### Instructions for the task
Write out exactly the lines below that run from the one containing "36 Four Seasons Shopping Ctr, #310" through the one containing "and are easy", both included, with no other lines.
====
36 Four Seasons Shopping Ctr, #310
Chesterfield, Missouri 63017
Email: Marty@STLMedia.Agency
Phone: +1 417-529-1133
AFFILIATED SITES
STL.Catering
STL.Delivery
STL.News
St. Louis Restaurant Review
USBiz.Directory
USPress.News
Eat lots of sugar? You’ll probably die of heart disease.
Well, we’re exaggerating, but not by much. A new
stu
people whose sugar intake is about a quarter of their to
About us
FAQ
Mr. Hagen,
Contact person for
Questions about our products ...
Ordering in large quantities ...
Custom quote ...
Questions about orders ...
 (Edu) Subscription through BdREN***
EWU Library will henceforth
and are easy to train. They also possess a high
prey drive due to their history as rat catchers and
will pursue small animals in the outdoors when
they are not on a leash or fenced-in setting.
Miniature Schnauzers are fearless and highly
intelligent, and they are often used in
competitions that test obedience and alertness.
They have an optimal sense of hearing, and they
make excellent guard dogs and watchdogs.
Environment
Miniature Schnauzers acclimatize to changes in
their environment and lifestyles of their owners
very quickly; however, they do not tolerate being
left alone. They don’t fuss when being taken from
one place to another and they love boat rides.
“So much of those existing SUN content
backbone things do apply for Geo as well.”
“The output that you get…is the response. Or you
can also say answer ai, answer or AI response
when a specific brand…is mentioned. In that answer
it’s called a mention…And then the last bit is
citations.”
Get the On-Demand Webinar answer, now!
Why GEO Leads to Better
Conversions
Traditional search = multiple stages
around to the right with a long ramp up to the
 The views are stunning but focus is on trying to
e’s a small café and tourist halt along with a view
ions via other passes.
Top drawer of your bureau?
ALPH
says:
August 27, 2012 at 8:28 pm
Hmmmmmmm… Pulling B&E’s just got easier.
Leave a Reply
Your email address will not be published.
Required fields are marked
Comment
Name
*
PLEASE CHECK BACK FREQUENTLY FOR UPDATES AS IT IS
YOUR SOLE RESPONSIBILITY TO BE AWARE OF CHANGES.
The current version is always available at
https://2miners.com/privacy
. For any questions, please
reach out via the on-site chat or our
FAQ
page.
====
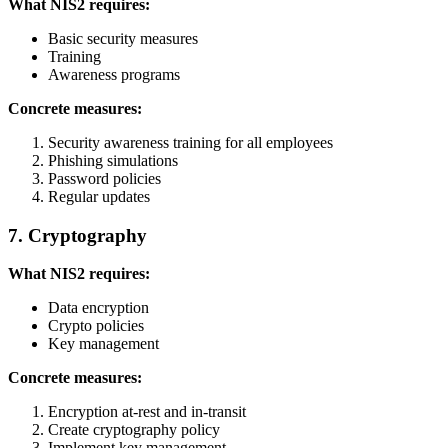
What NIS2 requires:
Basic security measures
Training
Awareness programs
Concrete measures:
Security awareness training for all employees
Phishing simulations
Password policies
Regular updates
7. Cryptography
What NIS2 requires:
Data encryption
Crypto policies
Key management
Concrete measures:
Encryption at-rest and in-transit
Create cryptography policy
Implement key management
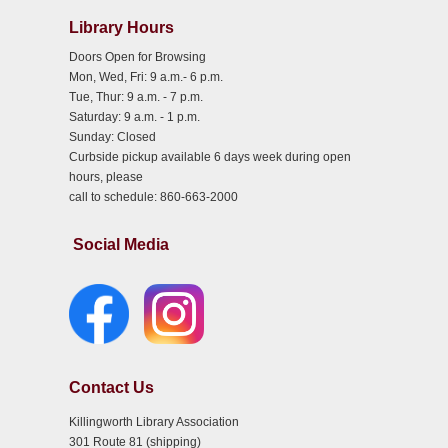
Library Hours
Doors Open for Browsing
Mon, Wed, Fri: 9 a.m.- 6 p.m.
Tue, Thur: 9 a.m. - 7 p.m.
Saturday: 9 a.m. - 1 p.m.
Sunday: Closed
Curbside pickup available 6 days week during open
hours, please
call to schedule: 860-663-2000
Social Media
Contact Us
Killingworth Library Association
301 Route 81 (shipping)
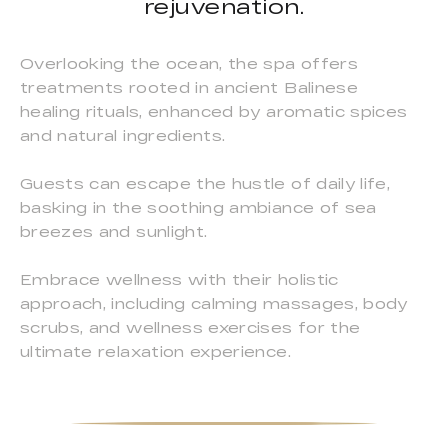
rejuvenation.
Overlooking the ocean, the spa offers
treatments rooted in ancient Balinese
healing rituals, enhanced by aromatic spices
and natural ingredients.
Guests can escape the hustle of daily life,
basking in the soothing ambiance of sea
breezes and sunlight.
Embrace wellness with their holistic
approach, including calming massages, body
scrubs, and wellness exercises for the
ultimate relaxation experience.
====
### Task result
36 Four Seasons Shopping Ctr, #310
Chesterfield, Missouri 63017
Email: Marty@STLMedia.Agency
Phone: +1 417-529-1133
AFFILIATED SITES
STL.Catering
STL.Delivery
STL.News
St. Louis Restaurant Review
USBiz.Directory
USPress.News
Eat lots of sugar? You’ll probably die of heart disease.
Well, we’re exaggerating, but not by much. A new
stu
people whose sugar intake is about a quarter of their to
About us
FAQ
Mr. Hagen,
Contact person for
Questions about our products ...
Ordering in large quantities ...
Custom quote ...
Questions about orders ...
 (Edu) Subscription through BdREN***
EWU Library will henceforth
and are easy to train. They also possess a high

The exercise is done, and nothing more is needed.